Following that decision the complainant here being a child of eleven years the trial magistrate ought to have performed a voire dire examination so as to test her competency. As she did not do so the appellant's right to a fair trial was breached. Regarding the language used at the trial the appellant submitted that he did not understand Kiswahili. However the record shows that he cross-examined almost all the witnesses and considering his unsworn statement which was in Kinyore he clearly understood all that was going on. The record also indicates that he was fairly well informed of the case before him and was not prejudiced by the omission if any to avail him the witness statements. His cross-examination of the witnesses was quite thorough meaning he was well versed with the language and knew what case he was answering to.

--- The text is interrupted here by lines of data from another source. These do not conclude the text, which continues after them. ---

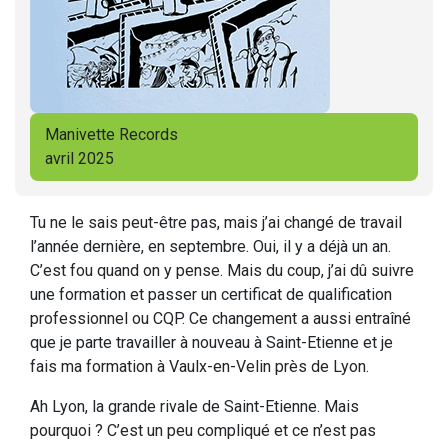
Manivette Records
avril 2025
Tu ne le sais peut-être pas, mais j’ai changé de travail
l’année dernière, en septembre. Oui, il y a déjà un an.
C’est fou quand on y pense. Mais du coup, j’ai dû suivre
une formation et passer un certificat de qualification
professionnel ou CQP. Ce changement a aussi entraîné
que je parte travailler à nouveau à Saint-Etienne et je
fais ma formation à Vaulx-en-Velin près de Lyon.
Ah Lyon, la grande rivale de Saint-Etienne. Mais
pourquoi ? C’est un peu compliqué et ce n’est pas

On this issue therefore I can only echo the Court of Appeal in Mwendwa Kilonzo & Another V. Republic [2013]eKLRwhere it stated:-
“We appreciate that the aspect of language and ensuring that an accused person is given the facility of interpretation when he requires it is central in ensuring that the accused person is not prejudiced because he could not follow proceedings due to language barrier. In fact such trial will end in an injustice particularly if the accused is found guilty. Courts therefore have a duty to ensure that an accused person is able to follow its proceedings in a language he understands. That is the law and the case of Bishar Abdi vs Republic Cr.A.57/2008 emphasizes it. In the present appeal however, we have come to the conclusion that the appellants did follow the proceedings before the learned trial magistrate conducted in a language they understood, though that was not noted on the record. As we have stated, they did not complain to that court; they cross-examined witnesses and their statements in defence were taken down. They did not raise the issue of language as a challenge either in the trial court or in the High Court where one of them had a lawyer. And there was always a court clerk on hand, whose role is to provide interpretation if required. Accordingly, we do not find that the appellants herein were prejudiced in this case. This ground therefore fails.”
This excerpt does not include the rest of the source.